= Obambo =

Supernatural being in Central African mythology

An Obambou, also Obambo or Obamba, is a supernatural being belonging to tribes of Central Africa. It is depicted as evil, possessing the power to do evil and to do good if it chooses, having the ability to possess and cause sickness, or to want a home built for them. In some African tribes, an Obambou is referred to as a devil, or as the spirit of someone who was not buried correctly.

== Possession/sickness ==
The Commi tribe believed that when someone is severely ill, an Obambou is a likely culprit which can be determined by a doctor or "Ogounga". The Obambou will reside in the bowels of humans until family, friends and neighbors surround the possessed person and make noise however they can. The people will sing, dance, yell, and bang things together. They do whatever makes noise to drive out the Obambou.

The M'pongwe tribe believed that a person can be born with the spirit known as an Obambou and be born insane. Most tribes that believe in the Obambou have a common belief that an Obambou can drive someone insane through possession.

== Different lore ==
There are no idols or special symbols for the "devil" or powerful spirit version of the Obambou.
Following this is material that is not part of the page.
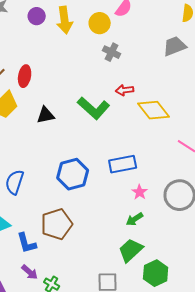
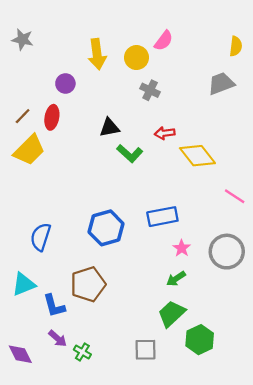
purple circle: (37, 16) -> (65, 83), moved
green L-shape: (94, 108) -> (130, 153), size x0.7
black triangle: (46, 115) -> (109, 127), moved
Another version is that the Obambou resides in the bush and in some cases was not buried properly, but eventually it gets tired of wandering and appears to a close relative, requesting that they build a house for them near their own. That night the village women are gathered to dance and sing, and next day the people visit the grave of the deceased and make an idol for them. They then erect a little hut near the house of the person the Obambou visited; then place the bier on which the deceased was carried to his grave inside the hut, as well as some of the dust from the grave. A white cloth is then draped over the door.

In some tribes, Obambou is married to a female spirit.